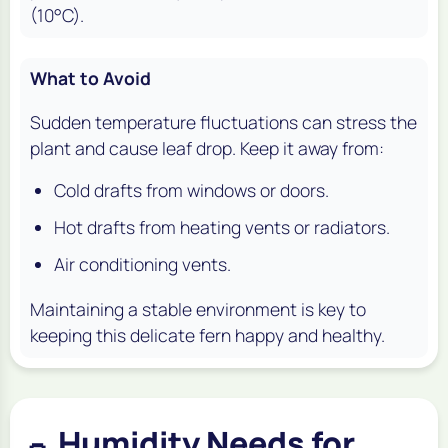
(10°C).
What to Avoid
Sudden temperature fluctuations can stress the
plant and cause leaf drop. Keep it away from:
Cold drafts from windows or doors.
Hot drafts from heating vents or radiators.
Air conditioning vents.
Maintaining a stable environment is key to
keeping this delicate fern happy and healthy.
Humidity Needs for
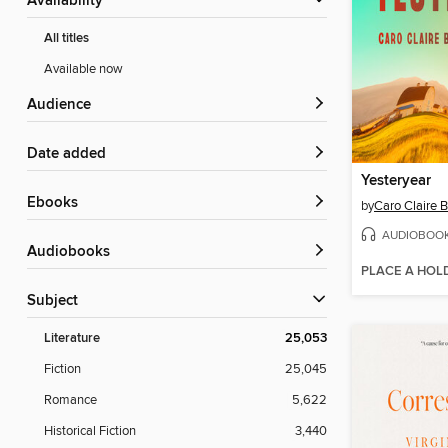
Availability
All titles
Available now
Audience
Date added
Yesteryear
ebooks
by
Caro Claire 
AUDIOBOO
Audiobooks
PLACE A HOL
Subject
Literature
25,053
Fiction
25,045
Romance
5,622
Historical Fiction
3,440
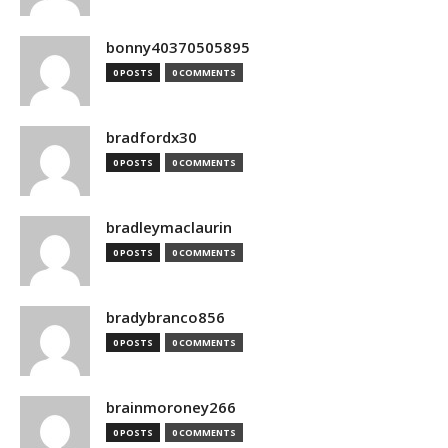
bonny40370505895
0 POSTS
0 COMMENTS
bradfordx30
0 POSTS
0 COMMENTS
bradleymaclaurin
0 POSTS
0 COMMENTS
bradybranco856
0 POSTS
0 COMMENTS
brainmoroney266
0 POSTS
0 COMMENTS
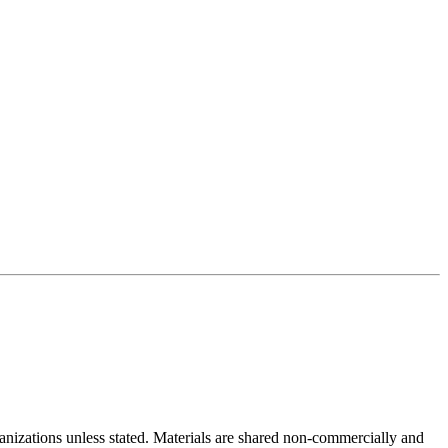
rganizations unless stated. Materials are shared non-commercially and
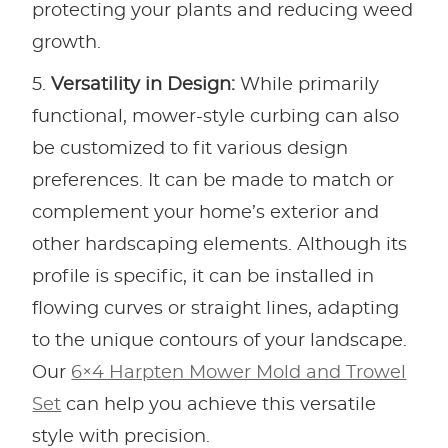
protecting your plants and reducing weed
growth.
Versatility in Design:
While primarily
functional, mower-style curbing can also
be customized to fit various design
preferences. It can be made to match or
complement your home’s exterior and
other hardscaping elements. Although its
profile is specific, it can be installed in
flowing curves or straight lines, adapting
to the unique contours of your landscape.
Our
6×4 Harpten Mower Mold and Trowel
Set
can help you achieve this versatile
style with precision.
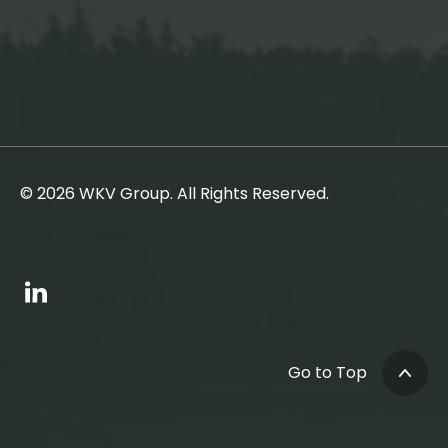
© 2026 WKV Group. All Rights Reserved.
Go to Top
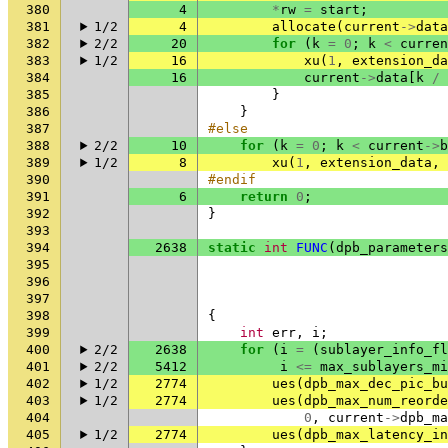
380
4
*
rw
=
start
;
381
1/2
4
allocate
(
current
->
data
382
2/2
20
for
(
k
=
0
;
k
<
curren
383
1/2
16
xu
(
1
,
extension_da
384
16
current
->
data
[
k
/
385
}
386
}
387
#else
388
2/2
10
for
(
k
=
0
;
k
<
current
->
b
389
1/2
8
xu
(
1
,
extension_data
,
390
#endif
391
6
return
0
;
392
}
393
394
2638
static
int
FUNC
(
dpb_parameters
395
396
397
398
{
399
int
err
,
i
;
400
2/2
2638
for
(
i
=
(
sublayer_info_fl
401
2/2
5412
i
<=
max_sublayers_mi
402
1/2
2774
ues
(
dpb_max_dec_pic_bu
403
1/2
2774
ues
(
dpb_max_num_reorde
404
0
,
current
->
dpb_ma
405
1/2
2774
ues
(
dpb_max_latency_in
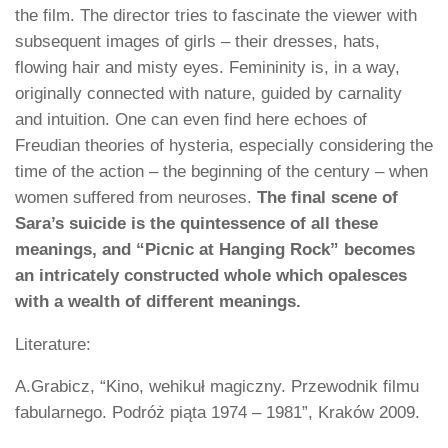
the film. The director tries to fascinate the viewer with
subsequent images of girls – their dresses, hats,
flowing hair and misty eyes. Femininity is, in a way,
originally connected with nature, guided by carnality
and intuition. One can even find here echoes of
Freudian theories of hysteria, especially considering the
time of the action – the beginning of the century – when
women suffered from neuroses.
The final scene of
Sara’s suicide is the quintessence of all these
meanings, and “Picnic at Hanging Rock” becomes
an intricately constructed whole which opalesces
with a wealth of different meanings.
Literature:
A.Grabicz, “Kino, wehikuł magiczny. Przewodnik filmu
fabularnego. Podróż piąta 1974 – 1981”, Kraków 2009.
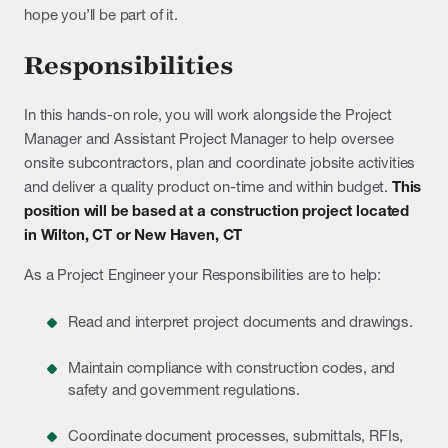
hope you’ll be part of it.
Responsibilities
In this hands-on role, you will work alongside the Project
Manager and Assistant Project Manager to help oversee
onsite subcontractors, plan and coordinate jobsite activities
and deliver a quality product on-time and within budget.
This
position will be based at a construction project located
in
Wilton, CT or New Haven, CT
As a Project Engineer your Responsibilities are to help:
Read and interpret project documents and drawings.
Maintain compliance with construction codes, and
safety and government regulations.
Coordinate document processes, submittals, RFIs,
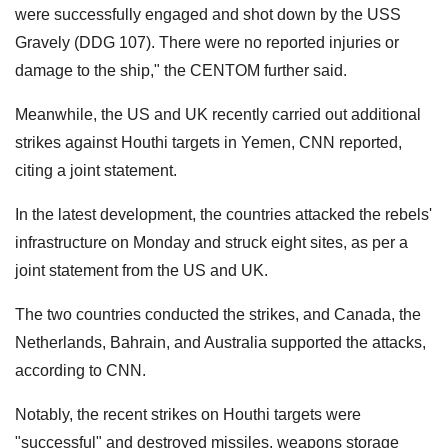
were successfully engaged and shot down by the USS
Gravely (DDG 107). There were no reported injuries or
damage to the ship," the CENTOM further said.
Meanwhile, the US and UK recently carried out additional
strikes against Houthi targets in Yemen, CNN reported,
citing a joint statement.
In the latest development, the countries attacked the rebels'
infrastructure on Monday and struck eight sites, as per a
joint statement from the US and UK.
The two countries conducted the strikes, and Canada, the
Netherlands, Bahrain, and Australia supported the attacks,
according to CNN.
Notably, the recent strikes on Houthi targets were
"successful" and destroyed missiles, weapons storage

____________

> [What to do]:
Scan the data above, please, and give the number of lines where the word "Responsibilities" occurs, with no further text.

> [Written solution]:
2